* **TASK GOAL**:
Within this material, how many lines include the word "Price"? Answer with a number and nothing more.

Start of EXTRACTED ENTRIES

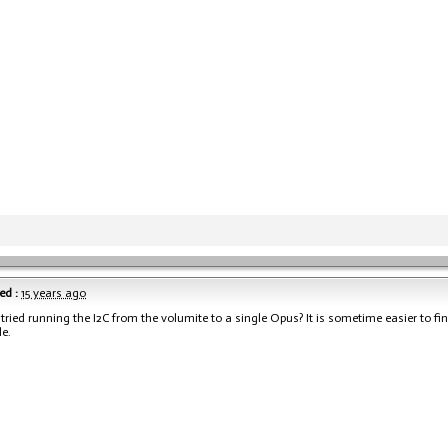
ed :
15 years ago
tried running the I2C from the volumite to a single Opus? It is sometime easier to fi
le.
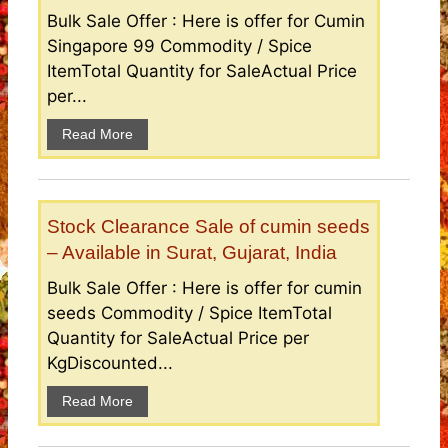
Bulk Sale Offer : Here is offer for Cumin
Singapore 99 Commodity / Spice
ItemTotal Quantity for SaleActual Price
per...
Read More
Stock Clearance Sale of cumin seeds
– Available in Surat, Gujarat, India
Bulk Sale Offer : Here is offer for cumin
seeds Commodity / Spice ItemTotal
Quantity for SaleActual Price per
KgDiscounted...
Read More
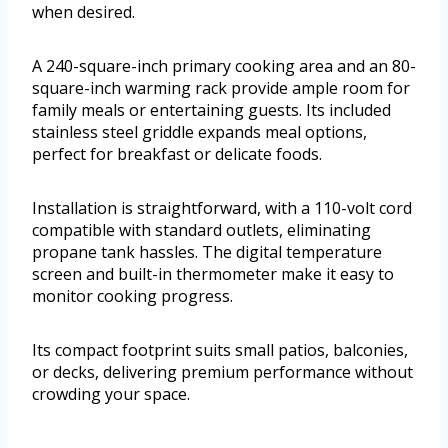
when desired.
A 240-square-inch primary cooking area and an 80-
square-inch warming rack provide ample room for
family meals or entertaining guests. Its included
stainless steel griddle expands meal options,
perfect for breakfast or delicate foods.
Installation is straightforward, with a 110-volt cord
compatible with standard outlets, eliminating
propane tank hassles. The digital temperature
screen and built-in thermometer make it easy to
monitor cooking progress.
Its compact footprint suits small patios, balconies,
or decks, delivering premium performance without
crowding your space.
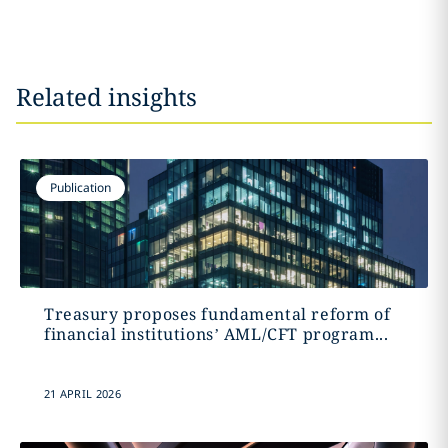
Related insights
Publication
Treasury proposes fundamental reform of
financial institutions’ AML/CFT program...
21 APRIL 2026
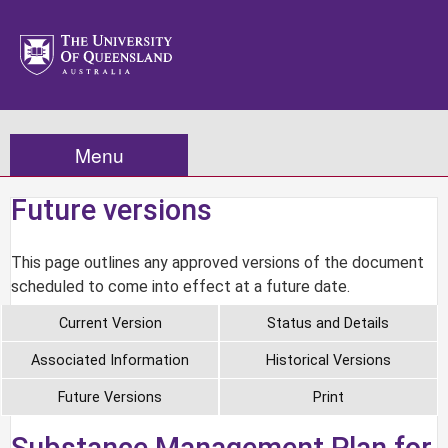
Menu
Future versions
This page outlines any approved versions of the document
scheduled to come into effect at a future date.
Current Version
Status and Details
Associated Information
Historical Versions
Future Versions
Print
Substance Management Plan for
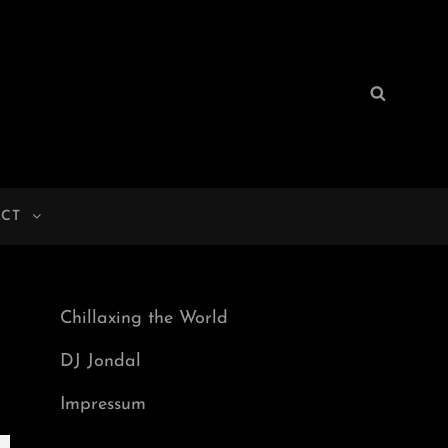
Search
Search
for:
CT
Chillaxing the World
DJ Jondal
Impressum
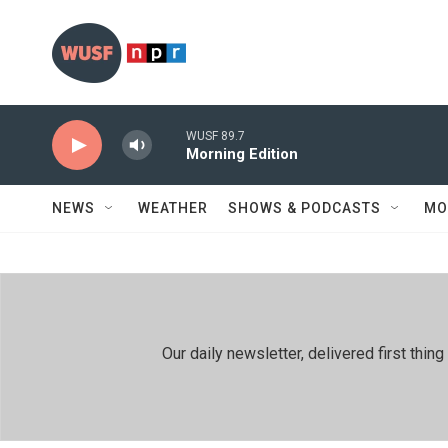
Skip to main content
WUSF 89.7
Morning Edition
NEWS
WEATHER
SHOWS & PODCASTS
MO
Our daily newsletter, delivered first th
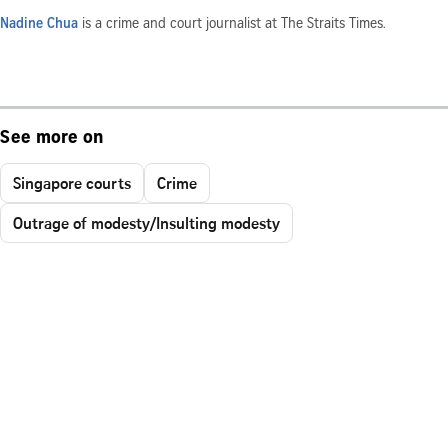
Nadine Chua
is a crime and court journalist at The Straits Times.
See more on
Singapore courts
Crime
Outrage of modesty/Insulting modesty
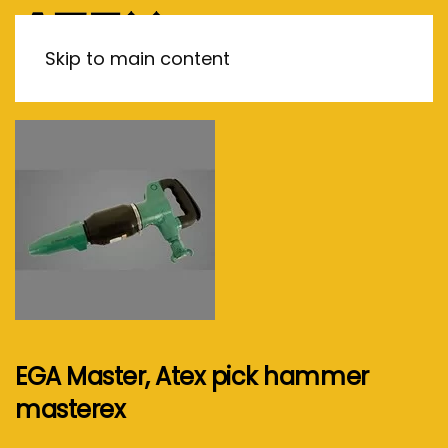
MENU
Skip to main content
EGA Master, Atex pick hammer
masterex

End of EXTRACTED ENTRIES

* **WRITTEN RESPONSE**:
2